Scientific Reports (Nov 2024)
HIF-1α knockdown attenuates phenotypic transformation and oxidative stress induced by high salt in human aortic vascular smooth muscle cells
Abstract
Abstract Increased dietary salt intake is a well-established risk factor for hypertension and related cardiovascular diseases, involving complex vascular remodeling processes. However, the specific role of hypoxia-inducible factor-1α (HIF-1α) in vascular pathophysiology under high-salt conditions remains poorly understood. This study investigates the role of HIF-1α in high-salt-induced vascular remodeling using human aortic vascular smooth muscle cells (HA-VSMCs) cultured in vitro. HA-VSMCs were divided into three groups: high-salt with HIF-1α knockdown (shHIF-1α + HS), negative control (shcontrol), and high-salt (HS). Cell viability, migration, gene expression, and protein levels were evaluated. High-salt conditions significantly increased mRNA expression of α-smooth muscle actin (α-SMA), smooth muscle protein 22 (SM22), angiotensin II type 1 receptor (AT1R), collagen I, and collagen III (p < 0.0001). HIF-1α knockdown partially attenuated these increases, particularly for α-SMA, SM22, and AT1R (p < 0.01). At the protein level, high-salt exposure markedly elevated expression of collagen III, HIF-1α, osteopontin (OPN), and angiotensin II (Ang II) (p < 0.0001). HIF-1α knockdown significantly reduced the high-salt-induced increases in collagen III and HIF-1α protein levels (p < 0.001) but had a limited effect on OPN and Ang II upregulation.
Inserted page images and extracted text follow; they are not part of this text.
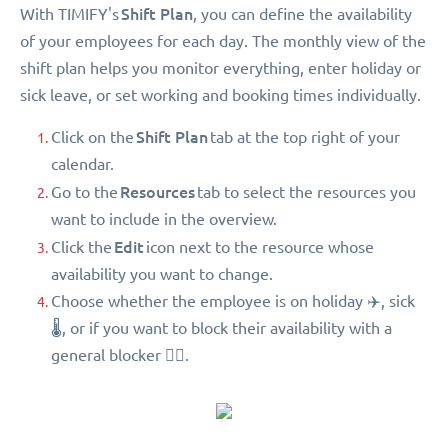
Shift Plan
With TIMIFY's
, you can define the availability
of your employees for each day. The monthly view of the
shift plan helps you monitor everything, enter holiday or
sick leave, or set working and booking times individually.
Shift Plan
Click on the
tab at the top right of your
calendar.
Resources
Go to the
tab to select the resources you
want to include in the overview.
Edit
Click the
icon next to the resource whose
availability you want to change.
Choose whether the employee is on holiday ✈️, sick
🌡, or if you want to block their availability with a
general blocker 🖐🏻.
Interestingly, SM22 protein expression was significantly decreased under high-salt conditions (p < 0.0001), an effect partially reversed by HIF-1α knockdown (p < 0.0001). These findings demonstrate that high-salt conditions induce complex changes in gene and protein expression in HA-VSMCs, with HIF-1α playing a crucial role in mediating many of these alterations. The study highlights the differential effects of HIF-1α on various markers of vascular remodeling and suggests that HIF-1α may be a potential therapeutic target for mitigating salt-induced vascular pathology. Further research is warranted to elucidate the mechanisms underlying the HIF-1α-dependent and -independent effects observed in this study.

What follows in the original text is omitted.